Comme les quelques autres rues qui relient le Mile End à l’arrondissement cossu d’Outremont, ce tronçon d’à peine deux kilomètres comporte deux sections ayant chacune leur caractère propre. Du côté d’Outremont, on observe une avenue plus large, bordée d’immeubles résidentiels, de boutiques haut de gamme et de restaurants donnant sur des trottoirs spacieux.
De ce côté, la rue Bernard mène à la voie ferrée qui a desservi les usines locales pendant une grande partie du XXe siècle. Pendant plusieurs générations, les immeubles résidentiels avoisinants ont logé la population ouvrière immigrée, avant que celle-ci ne se dirige vers les banlieues. Il y avait les catholiques irlandais, les juifs traditionnels venus de l’empire russe au début du XXe siècle et, plus loin, là où les deux rues Bernard se croisent, les hassidim, les Italiens du sud et les Grecs qui sont arrivés ici après la Seconde Guerre mondiale.
« Cette partie de la ville illustre parfaitement sa diversité », déclare Justin Bur, un historien du quartier. À partir des années 1980, les familles de jeunes professionnels et les entreprises de haute technologie ont lentement remplacé les communautés immigrées vieillissantes et les usines abandonnées.
Il y a 10 ans, cet embourgeoisement est devenu si visible qu’il a attiré l’attention d’Allemands de la génération X et du New York Times, ce qui a davantage contribué à la hausse des prix de l’immobilier.
Cependant, ce n’est pas ce que M. Avdiu remarquait lorsqu’il parcourait la rue au cours de l’été 2020. Ce qu’il voyait surtout, c’était le point culminant des efforts de toute une vie, lui qui, adolescent, avait quitté son Albanie natale à pied en direction de la Grèce pour ensuite lancer une entreprise florissante de réparation d’appareils électroménagers à Montréal. Il avait réussi. Il voulait célébrer le fait qu’il avait réussi et, surtout, convaincre son fils de revenir vivre avec lui.

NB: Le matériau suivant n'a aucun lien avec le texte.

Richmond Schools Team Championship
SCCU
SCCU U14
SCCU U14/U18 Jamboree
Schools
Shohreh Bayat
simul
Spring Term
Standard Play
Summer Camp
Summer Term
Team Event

C’est ainsi que les choses se sont passées, aux dires de M. Avdiu. « Tu sais, je pourrais ouvrir un café ici », a-t-il dit au gérant du restaurant dont il venait de réparer le four. Ce dernier l’a tiré vers la porte d’à côté. « Va parler à ces gars-là », lui a-t-il suggéré.
Le café Lori
Deux anciens petits commerces, un cordonnier et un barbier, sont alors attenants au restaurant. Ils appartiennent à la même famille grecque qui s’est installée dans le quartier dans les années 1960 et qui envisage maintenant de déménager en banlieue. M.Avdiu, qui parle grec, conclut rapidement un accord.

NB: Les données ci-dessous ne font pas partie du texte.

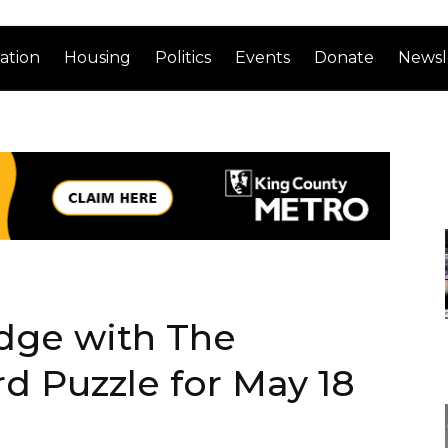
ation
Housing
Politics
Events
Donate
Newsl
dge with The
d Puzzle for May 18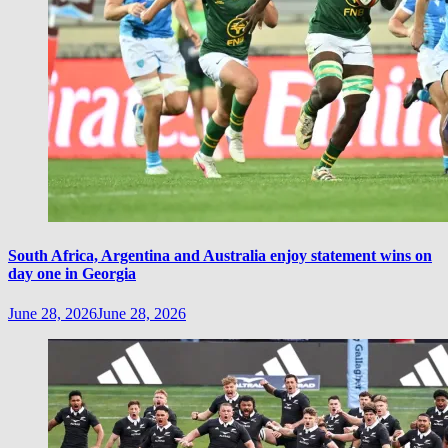
South Africa, Argentina and Australia enjoy statement wins on
day one in Georgia
June 28, 2026
June 28, 2026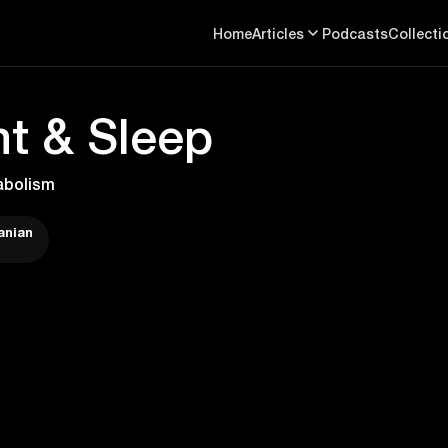
Home
Articles
Podcasts
Collecti
t & Sleep
abolism
anian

Pendant les mois qui suivent, il entreprend de transformer l’espace avec l’aide de sa famille. Il abat le mur qui sépare les deux commerces et remplace les portes de la façade par des vitres. Il recouvre les murs de briques et les habille d’étagères en bois laqué. Des poutres en bois traversent le plafond peint en blanc. Sur un côté, il met un comptoir, où il place une machine à espresso, et installe un tableau, qui indique le menu. Sur les étagères, il dispose des paquets du mélange de café maison, des cafetières, des photos en noir et blanc du Vieux Continent. Des tables et des chaises de bistro meublent l’espace, où l’on retrouve également un canapé orné d’un châle aux couleurs du drapeau albanais.

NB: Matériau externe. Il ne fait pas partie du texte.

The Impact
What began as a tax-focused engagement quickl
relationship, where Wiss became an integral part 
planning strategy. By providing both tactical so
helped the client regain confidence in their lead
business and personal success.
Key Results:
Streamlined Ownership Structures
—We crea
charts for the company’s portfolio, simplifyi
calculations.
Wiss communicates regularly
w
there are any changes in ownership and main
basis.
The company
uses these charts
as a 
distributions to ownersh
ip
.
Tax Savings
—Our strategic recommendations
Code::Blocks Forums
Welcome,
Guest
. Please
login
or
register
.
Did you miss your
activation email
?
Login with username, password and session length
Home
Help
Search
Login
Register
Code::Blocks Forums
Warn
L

Durant les Fêtes, on peut y voir un qeleshe, le couvre-chef traditionnel albanais, et une boîte de pandoro, un gâteau de Noël italien. De l’autre côté de la pièce se trouvent un petit comptoir vide et une grande table rectangulaire. Les propriétaires verront plus tard ce qu’ils pourront bien en faire. Et tout ça, ils l’ont accompli de leurs propres mains. L’endroit est si joli qu’une amie de M.Avdiu, designer d’intérieur, ne cache pas son étonnement. Il baptise le café « Lori », du nom d’une marque de café bien connue en Albanie, qui est également le nom de sa propre entreprise de torréfaction. Le café ouvre ses portes en décembre 2020, en pleine pandémie, et Dimitri, son fils, quitte la Grèce pour venir en assurer la gestion.
Le long voyage
C’est en janvier 2013 que Mentor Avdiu débarque à l’aéroport Pierre-Elliott-Trudeau avec l’intention de demander l’asile politique. « Mais qu’est-ce que je fais ici ? », se demande-t-il en voyant l’hiver. En un mois, il décroche un emploi de réparateur d’électroménagers dans un atelier appartenant à des Grecs. Il s’y rend à vélo jusqu’à ce qu’il comprenne comment se déplacer en bus. Son frère et son fils le rejoignent à la fin de l’année et, en 2015, il régularise sa situation. Ce n’est pas la première fois qu’il entreprend un tel voyage.
L’Albanie, un pays des Balkans situé au sud-est de l’Europe, compte trois millions d’habitants.
Il est bordé par la Grèce et l’ancienne Yougoslavie, et se trouve en face de l’Italie, de l’autre côté de la mer Adriatique. Depuis l’effondrement du communisme en 1989, des centaines de milliers de personnes, voire plus d’un million, ont fui une économie en déclin et se sont réfugiées en Grèce et en Italie pour occuper des emplois précaires. Aujourd’hui encore, les Albanais représentent une part importante des communautés immigrantes de ces pays.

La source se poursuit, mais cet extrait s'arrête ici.